[Stored entries]
******

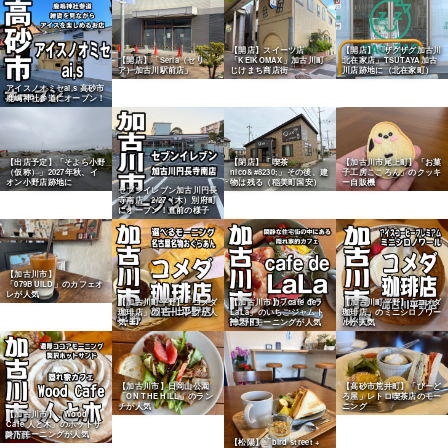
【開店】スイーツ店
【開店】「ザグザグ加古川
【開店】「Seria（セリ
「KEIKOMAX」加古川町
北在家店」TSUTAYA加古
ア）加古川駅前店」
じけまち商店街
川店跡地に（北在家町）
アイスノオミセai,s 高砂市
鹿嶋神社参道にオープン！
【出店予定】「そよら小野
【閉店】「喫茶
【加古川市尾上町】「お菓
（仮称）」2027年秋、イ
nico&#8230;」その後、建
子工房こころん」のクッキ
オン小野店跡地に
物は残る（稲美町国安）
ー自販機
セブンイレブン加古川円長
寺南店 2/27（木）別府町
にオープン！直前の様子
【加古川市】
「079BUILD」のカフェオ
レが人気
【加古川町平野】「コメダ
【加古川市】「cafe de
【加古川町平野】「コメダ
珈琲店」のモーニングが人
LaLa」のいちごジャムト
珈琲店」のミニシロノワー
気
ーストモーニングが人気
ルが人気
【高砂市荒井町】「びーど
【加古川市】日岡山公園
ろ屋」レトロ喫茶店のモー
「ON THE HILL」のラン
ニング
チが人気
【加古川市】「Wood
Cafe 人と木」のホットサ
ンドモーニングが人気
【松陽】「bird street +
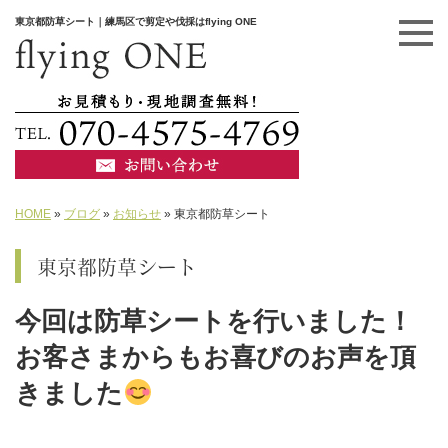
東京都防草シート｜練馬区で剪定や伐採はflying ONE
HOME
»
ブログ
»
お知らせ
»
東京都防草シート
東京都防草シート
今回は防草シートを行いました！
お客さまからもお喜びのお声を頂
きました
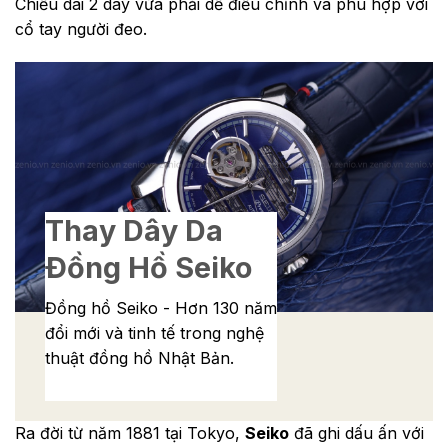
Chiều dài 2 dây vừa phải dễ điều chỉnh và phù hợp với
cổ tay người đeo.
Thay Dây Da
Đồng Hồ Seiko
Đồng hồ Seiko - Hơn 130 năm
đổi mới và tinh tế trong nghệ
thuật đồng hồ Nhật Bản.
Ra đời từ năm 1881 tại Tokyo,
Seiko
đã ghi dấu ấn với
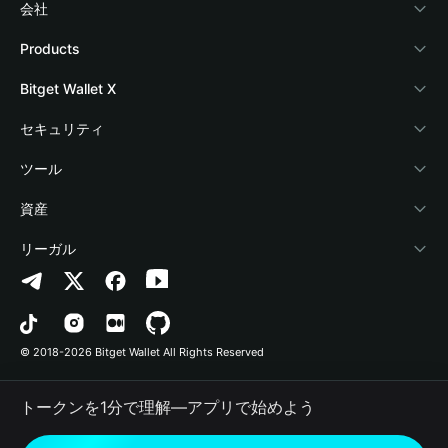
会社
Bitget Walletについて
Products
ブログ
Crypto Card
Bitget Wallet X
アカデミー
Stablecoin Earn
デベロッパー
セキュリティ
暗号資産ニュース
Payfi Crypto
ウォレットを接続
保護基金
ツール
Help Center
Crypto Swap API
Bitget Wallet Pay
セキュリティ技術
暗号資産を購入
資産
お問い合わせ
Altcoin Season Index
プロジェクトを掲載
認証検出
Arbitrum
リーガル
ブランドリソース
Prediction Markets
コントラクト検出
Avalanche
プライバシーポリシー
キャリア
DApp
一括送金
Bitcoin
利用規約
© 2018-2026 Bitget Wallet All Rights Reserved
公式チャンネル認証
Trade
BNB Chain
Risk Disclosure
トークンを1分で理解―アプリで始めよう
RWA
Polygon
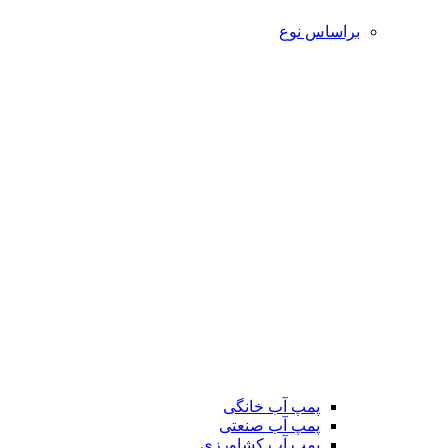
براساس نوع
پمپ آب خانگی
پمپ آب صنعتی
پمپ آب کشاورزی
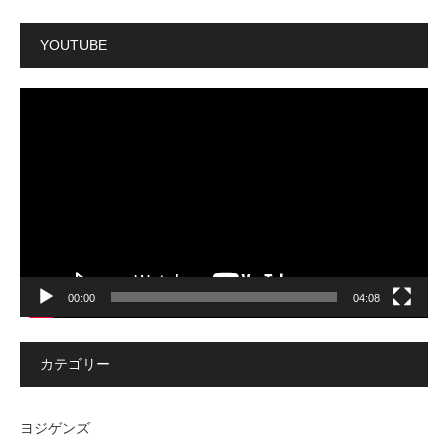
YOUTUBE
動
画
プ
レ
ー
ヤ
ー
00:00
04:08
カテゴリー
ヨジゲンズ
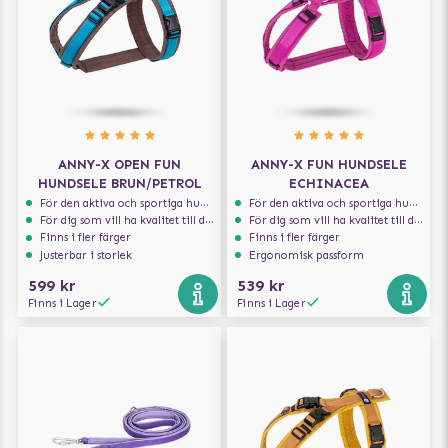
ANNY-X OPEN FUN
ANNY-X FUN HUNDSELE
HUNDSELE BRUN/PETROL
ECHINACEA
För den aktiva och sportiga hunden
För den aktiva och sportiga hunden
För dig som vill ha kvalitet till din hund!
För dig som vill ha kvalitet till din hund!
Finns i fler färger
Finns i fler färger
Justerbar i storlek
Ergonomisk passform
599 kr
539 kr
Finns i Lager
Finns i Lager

******

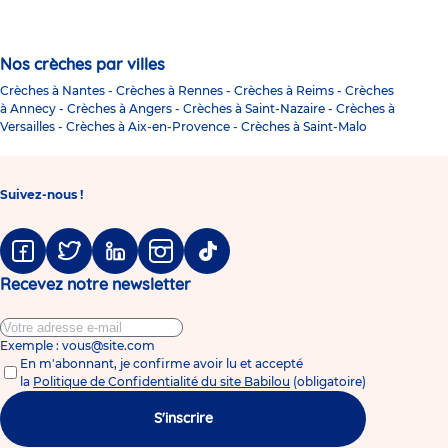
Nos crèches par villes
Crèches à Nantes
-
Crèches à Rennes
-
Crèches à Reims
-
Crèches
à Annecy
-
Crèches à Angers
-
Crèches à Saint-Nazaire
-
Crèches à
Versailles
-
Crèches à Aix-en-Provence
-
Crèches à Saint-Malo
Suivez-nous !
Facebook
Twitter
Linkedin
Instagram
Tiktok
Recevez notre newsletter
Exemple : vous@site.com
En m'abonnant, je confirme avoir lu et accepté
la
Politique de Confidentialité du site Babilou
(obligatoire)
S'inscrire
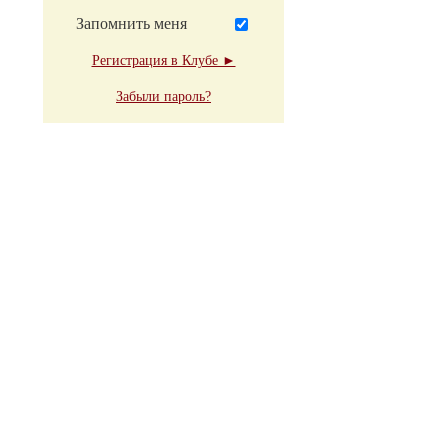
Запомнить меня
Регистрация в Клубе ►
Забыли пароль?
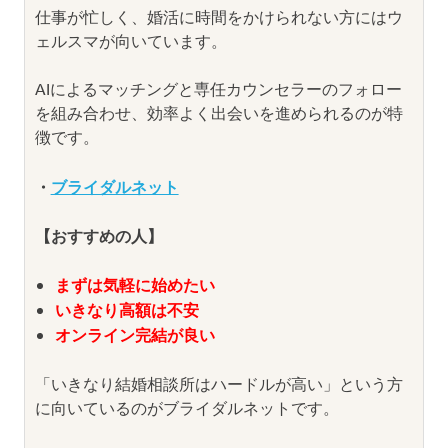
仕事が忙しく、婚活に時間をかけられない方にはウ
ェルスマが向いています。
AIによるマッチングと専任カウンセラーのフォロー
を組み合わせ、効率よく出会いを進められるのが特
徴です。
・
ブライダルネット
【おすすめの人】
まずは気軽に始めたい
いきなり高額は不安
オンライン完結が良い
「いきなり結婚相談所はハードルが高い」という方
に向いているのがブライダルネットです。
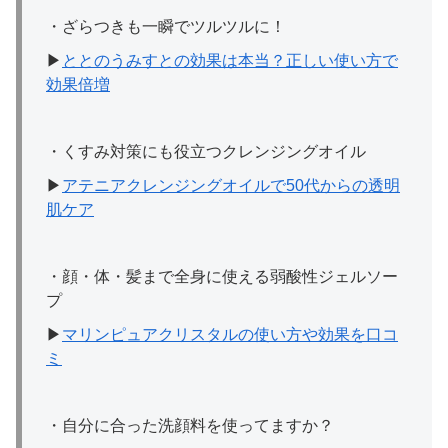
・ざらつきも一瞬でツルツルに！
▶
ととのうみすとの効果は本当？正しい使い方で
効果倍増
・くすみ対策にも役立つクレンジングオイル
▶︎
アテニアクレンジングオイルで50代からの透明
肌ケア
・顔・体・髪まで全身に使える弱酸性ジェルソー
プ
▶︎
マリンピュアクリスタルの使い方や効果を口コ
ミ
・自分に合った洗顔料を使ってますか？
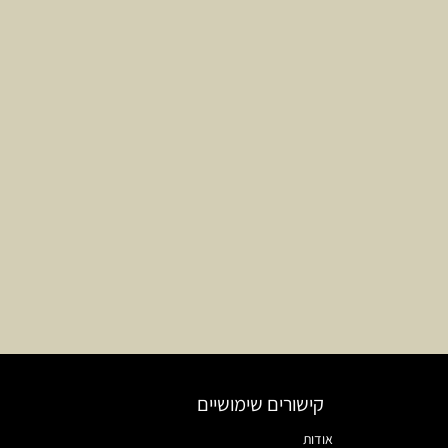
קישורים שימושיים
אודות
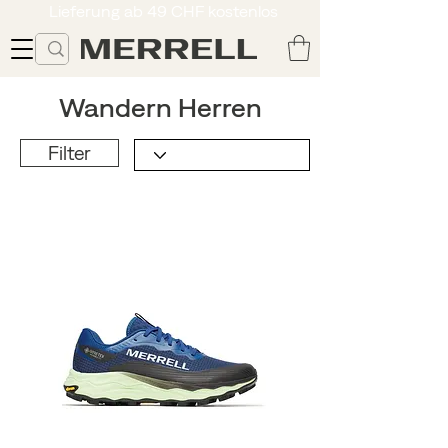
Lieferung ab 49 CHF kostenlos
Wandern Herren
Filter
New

******

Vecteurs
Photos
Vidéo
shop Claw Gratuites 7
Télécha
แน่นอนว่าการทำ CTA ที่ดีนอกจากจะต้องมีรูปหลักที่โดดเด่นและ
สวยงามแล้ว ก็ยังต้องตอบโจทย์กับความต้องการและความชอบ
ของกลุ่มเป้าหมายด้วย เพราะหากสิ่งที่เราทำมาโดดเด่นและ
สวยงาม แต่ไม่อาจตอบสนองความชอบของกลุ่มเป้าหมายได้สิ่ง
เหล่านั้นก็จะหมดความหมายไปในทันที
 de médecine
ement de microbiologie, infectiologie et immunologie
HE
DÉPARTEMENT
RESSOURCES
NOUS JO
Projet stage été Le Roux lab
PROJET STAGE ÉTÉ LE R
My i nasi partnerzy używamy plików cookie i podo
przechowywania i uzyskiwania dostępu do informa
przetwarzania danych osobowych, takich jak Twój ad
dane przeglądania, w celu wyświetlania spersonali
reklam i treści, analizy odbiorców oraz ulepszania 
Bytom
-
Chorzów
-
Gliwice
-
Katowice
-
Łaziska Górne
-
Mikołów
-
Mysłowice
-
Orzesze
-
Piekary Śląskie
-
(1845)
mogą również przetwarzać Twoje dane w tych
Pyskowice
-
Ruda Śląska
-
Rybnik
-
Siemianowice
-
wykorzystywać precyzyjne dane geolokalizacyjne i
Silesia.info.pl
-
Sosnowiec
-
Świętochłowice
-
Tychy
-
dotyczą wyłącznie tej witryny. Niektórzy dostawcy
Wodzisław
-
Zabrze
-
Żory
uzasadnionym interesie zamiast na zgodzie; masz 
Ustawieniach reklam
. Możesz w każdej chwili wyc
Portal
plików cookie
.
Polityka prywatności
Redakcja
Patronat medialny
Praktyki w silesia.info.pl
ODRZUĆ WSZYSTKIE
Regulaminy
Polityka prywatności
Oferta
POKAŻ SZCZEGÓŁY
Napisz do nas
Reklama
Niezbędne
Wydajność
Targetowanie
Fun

******

> Your task: Check the entries above line by line and return each one containing the word "นและ".

> Result:
แน่นอนว่าการทำ CTA ที่ดีนอกจากจะต้องมีรูปหลักที่โดดเด่นและ
ของกลุ่มเป้าหมายด้วย เพราะหากสิ่งที่เราทำมาโดดเด่นและ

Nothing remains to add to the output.